- Task objective -
Reproduce word for word the lines between those holding "Abzug der Rücksendungskosten, sofern" and "en rechtzeitig erhalten haben.", inclusive, and nothing else from the data below.

-- Extracted information follows --

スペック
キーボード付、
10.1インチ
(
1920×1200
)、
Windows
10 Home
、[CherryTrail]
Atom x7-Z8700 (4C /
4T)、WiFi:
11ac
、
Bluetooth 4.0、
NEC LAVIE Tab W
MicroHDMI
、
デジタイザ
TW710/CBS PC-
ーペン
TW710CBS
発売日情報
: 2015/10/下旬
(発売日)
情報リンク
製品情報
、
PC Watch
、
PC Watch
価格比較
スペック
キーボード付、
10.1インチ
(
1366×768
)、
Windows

-- Extracted information concluded --
-- Extracted information follows --

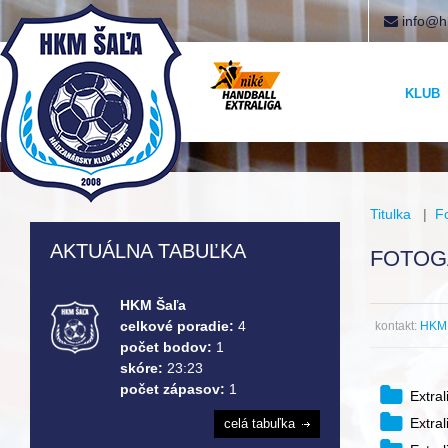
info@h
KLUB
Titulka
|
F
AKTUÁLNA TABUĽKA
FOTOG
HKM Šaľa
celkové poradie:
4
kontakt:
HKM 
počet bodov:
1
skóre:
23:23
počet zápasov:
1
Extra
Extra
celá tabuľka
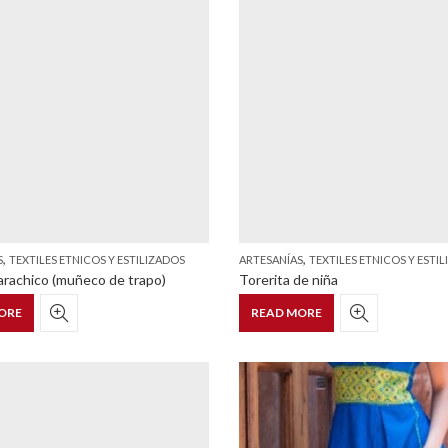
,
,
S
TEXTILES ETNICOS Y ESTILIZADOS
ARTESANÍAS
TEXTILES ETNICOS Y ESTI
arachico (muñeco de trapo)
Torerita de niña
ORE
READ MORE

-- Extracted information concluded --
-- Extracted information follows --

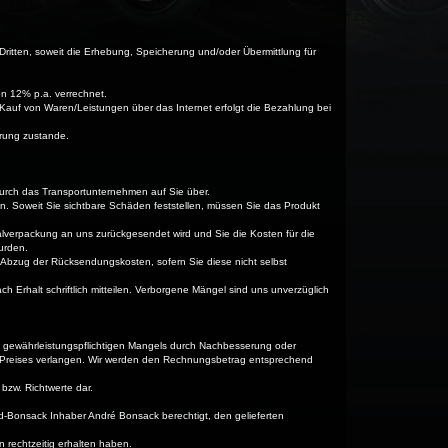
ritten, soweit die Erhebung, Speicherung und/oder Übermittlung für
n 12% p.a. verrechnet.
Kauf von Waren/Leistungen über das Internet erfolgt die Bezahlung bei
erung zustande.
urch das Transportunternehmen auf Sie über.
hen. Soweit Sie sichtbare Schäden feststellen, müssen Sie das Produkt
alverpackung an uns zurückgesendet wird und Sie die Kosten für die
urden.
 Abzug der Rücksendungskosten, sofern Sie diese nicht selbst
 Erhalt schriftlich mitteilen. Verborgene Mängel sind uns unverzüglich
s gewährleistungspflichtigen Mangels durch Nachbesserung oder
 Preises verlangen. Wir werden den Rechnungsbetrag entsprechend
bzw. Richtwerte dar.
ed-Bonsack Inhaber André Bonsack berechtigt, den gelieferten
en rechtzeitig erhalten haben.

-- Extracted information concluded --

- Response -
 Abzug der Rücksendungskosten, sofern Sie diese nicht selbst
 Erhalt schriftlich mitteilen. Verborgene Mängel sind uns unverzüglich
s gewährleistungspflichtigen Mangels durch Nachbesserung oder
 Preises verlangen. Wir werden den Rechnungsbetrag entsprechend
bzw. Richtwerte dar.
ed-Bonsack Inhaber André Bonsack berechtigt, den gelieferten
en rechtzeitig erhalten haben.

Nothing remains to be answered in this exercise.